Skip to yearly menu bar Skip to main content


Poster

Balancing Feature Similarity and Label Variability for Optimal Size-Aware Subset Selection

Abhinab Acharya · Dayou Yu · Qi Yu · Xumin Liu


Abstract:

Subset or core-set selection offers a data-efficient way for training deep learning models by identifying important data samples so that the model can be trained using the selected subset with similar performance as trained on the full set. One-shot subset selection poses additional challenges as subset selection is only performed once and full set data become unavailable after the selection. However, most existing methods tend to choose either diverse or difficult data samples, leading to the misalignment with the optimal selection goal which faithfully represents the joint data distribution that is comprised of both feature and label information. The selection is also performed independently from the subset size, which plays an essential role in choosing what types of samples. To address this critical gap, we propose to conduct Feature similarity and Label variability Balanced One-shot Subset Selection (BOSS), aiming to construct an optimal size-aware subset for data-efficient deep learning.
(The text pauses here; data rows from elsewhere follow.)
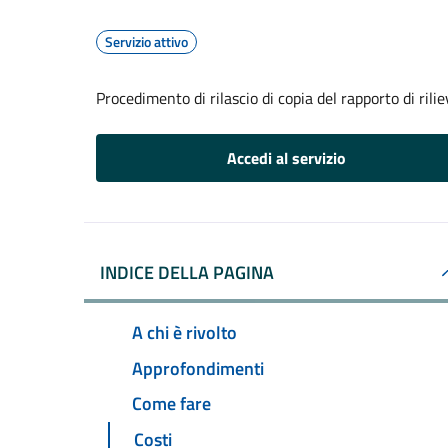
Servizio attivo
Procedimento di rilascio di copia del rapporto di rili
Accedi al servizio
INDICE DELLA PAGINA
A chi è rivolto
Approfondimenti
Come fare
Costi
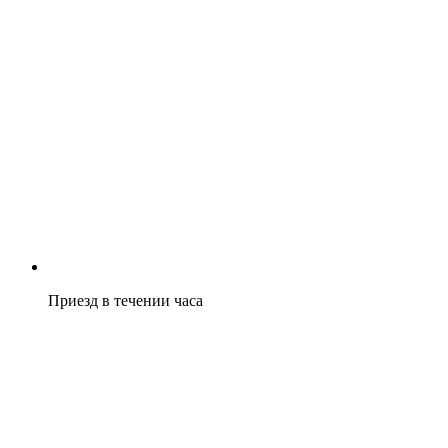
Приезд в течении часа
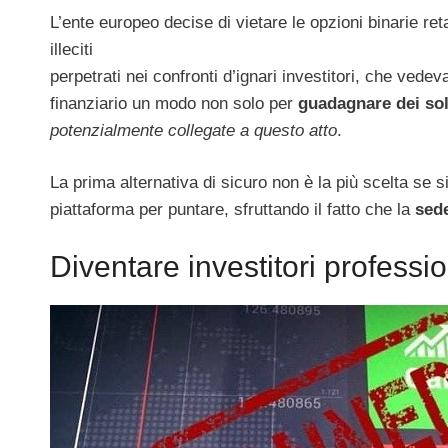
L’ente europeo decise di vietare le opzioni binarie re
illeciti
perpetrati nei confronti d’ignari investitori, che ved
finanziario un modo non solo per
guadagnare dei sol
potenzialmente collegate a questo atto
.
La prima alternativa di sicuro non è la più scelta s
piattaforma per puntare, sfruttando il fatto che la
sede
Diventare investitori professio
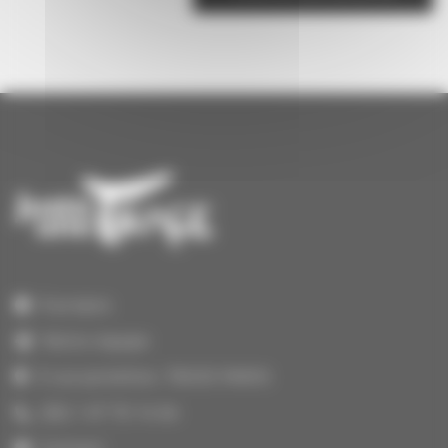
À propos
Notre équipe
3 rue portefoin, 75003 PARIS
(33) 1 47 70 14 64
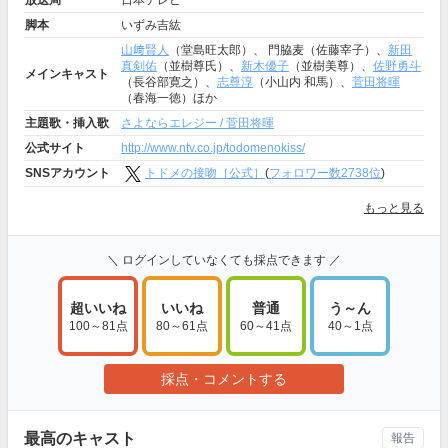
放送局
日本テレビ
脚本
いずみ吉紘
山﨑賢人
（堂島旺太郎）、 門脇麦（佐藤宰子）、
新田
真剣佑
（並樹尊氏）、
新木優子
（並樹美尊）、
佐野勇斗
メインキャスト
（長谷部寛之）、
志尊淳
（小山内 和馬）、
菅田将暉
（春海一徳）ほか
主題歌・挿入歌
さよならエレジー / 菅田将暉
公式サイト
http://www.ntv.co.jp/todomenokiss/
SNSアカウント
トドメの接吻［公式］
(
フォロワー数2738位
)
もっと見る
＼ ログインしていなくても採点できます ／
超いいね
いいね
普通
う～ん
100～81点
80～61点
60～41点
40～1点
採点・コメントする
最高のキャスト
報告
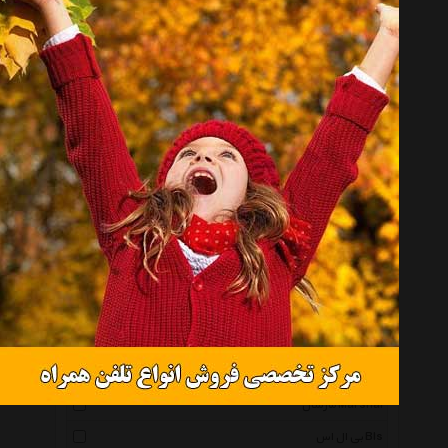
انتخاب گروه
بلندگوی خودرو Car Speaker
همه گروهها
پایونیر Pioneer
جی بی ال Jbl
کنوود Kenwood
اینفینیتی Infinity
سونی Sony
جی وی سی Jvc
مکسیدر Maxeeder
مارشال Marshal
بی ال اس Bls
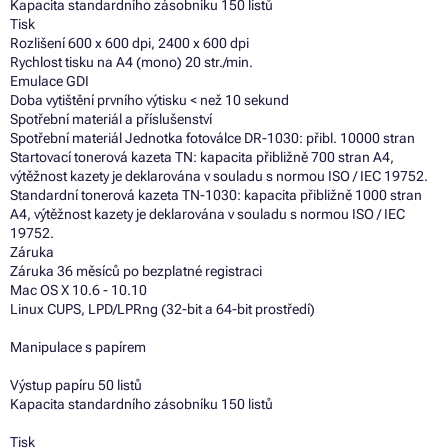
Kapacita standardního zásobníku 150 listů
Tisk
Rozlišení 600 x 600 dpi, 2400 x 600 dpi
Rychlost tisku na A4 (mono) 20 str./min.
Emulace GDI
Doba vytištění prvního výtisku < než 10 sekund
Spotřební materiál a příslušenství
Spotřební materiál Jednotka fotoválce DR-1030: přibl. 10000 stran
Startovací tonerová kazeta TN: kapacita přibližně 700 stran A4,
výtěžnost kazety je deklarována v souladu s normou ISO / IEC 19752.
Standardní tonerová kazeta TN-1030: kapacita přibližně 1000 stran
A4, výtěžnost kazety je deklarována v souladu s normou ISO / IEC
19752.
Záruka
Záruka 36 měsíců po bezplatné registraci
Mac OS X 10.6 - 10.10
Linux CUPS, LPD/LPRng (32-bit a 64-bit prostředí)
Manipulace s papírem
Výstup papíru 50 listů
Kapacita standardního zásobníku 150 listů
Tisk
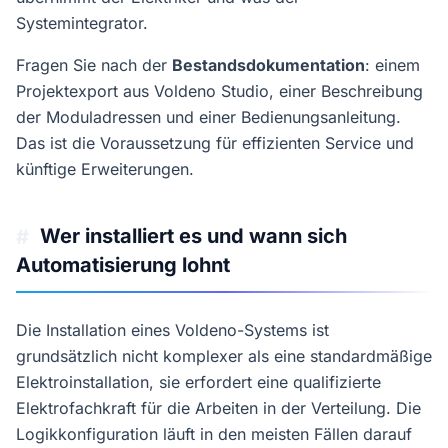
Systemintegrator.
Fragen Sie nach der
Bestandsdokumentation
: einem
Projektexport aus Voldeno Studio, einer Beschreibung
der Moduladressen und einer Bedienungsanleitung.
Das ist die Voraussetzung für effizienten Service und
künftige Erweiterungen.
Wer installiert es und wann sich
#
Automatisierung lohnt
Die Installation eines Voldeno-Systems ist
grundsätzlich nicht komplexer als eine standardmäßige
Elektroinstallation, sie erfordert eine qualifizierte
Elektrofachkraft für die Arbeiten in der Verteilung. Die
Logikkonfiguration läuft in den meisten Fällen darauf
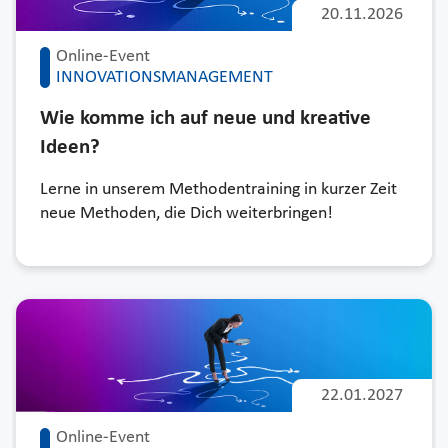
20.11.2026
Online-Event
INNOVATIONSMANAGEMENT
Wie komme ich auf neue und kreative
Ideen?
Lerne in unserem Methodentraining in kurzer Zeit
neue Methoden, die Dich weiterbringen!
22.01.2027
Online-Event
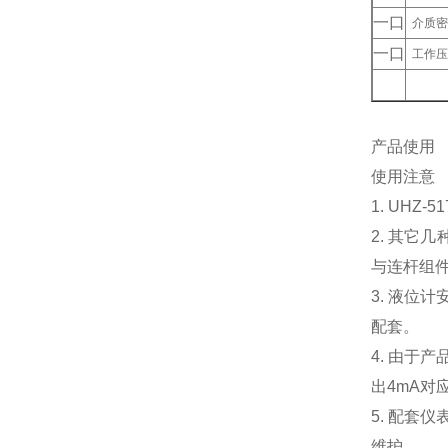
一口
介质密度
一口
工作压力
产品使用
使用注意
1. UH
2. 其它
与连杆组
3. 液
配套。
4. 由
出4mA对
5. 配套
维护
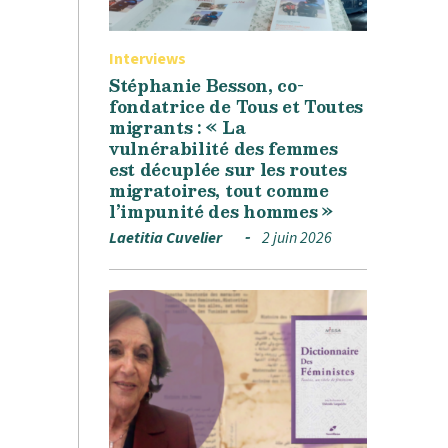
Interviews
Stéphanie Besson, co-
fondatrice de Tous et Toutes
migrants : « La
vulnérabilité des femmes
est décuplée sur les routes
migratoires, tout comme
l’impunité des hommes »
Laetitia Cuvelier
2 juin 2026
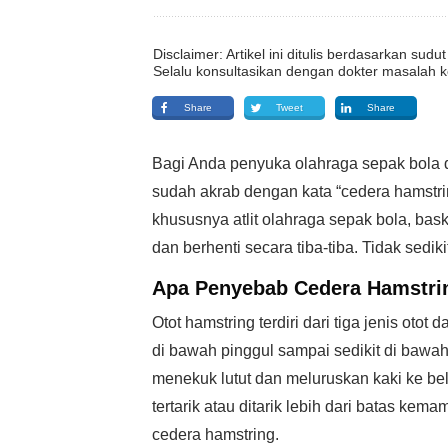
Disclaimer: Artikel ini ditulis berdasarkan su
Selalu konsultasikan dengan dokter masalah k
Share
Tweet
Share
Bagi Anda penyuka olahraga sepak bola da
sudah akrab dengan kata “cedera hamstri
khususnya atlit olahraga sepak bola, baske
dan berhenti secara tiba-tiba. Tidak sediki
Apa Penyebab Cedera Hamstri
Otot hamstring terdiri dari tiga jenis oto
di bawah pinggul sampai sedikit di bawah
menekuk lutut dan meluruskan kaki ke bela
tertarik atau ditarik lebih dari batas kema
cedera hamstring.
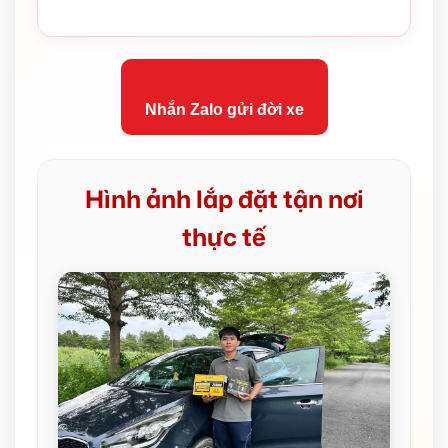
Nhắn Zalo gửi đời xe
Hình ảnh lắp đặt tận nơi
thực tế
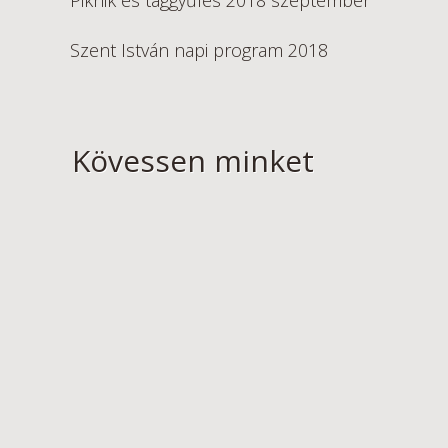
Piknik és taggyűlés 2018 szeptember
Szent István napi program 2018
Kövessen minket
We show that a novel balanced core-set loss bound theoretically justifies the need to simultaneously consider both diversity and difficulty to form an optimal subset. It also reveals how the subset size influences the bound. Since directly minimizing the bound is infeasible, we connect the inaccessible bound to a practical surrogate target which is tailored to subset sizes and varying levels of overall difficulty. Building on this connection, we design a novel Beta-scoring importance function to delicately control the optimal balance of diversity and difficulty. A comprehensive experimental study is conducted on both synthetic and real datasets to justify the important theoretical properties and demonstrate the superior performance of BOSS as compared with the competitive baselines.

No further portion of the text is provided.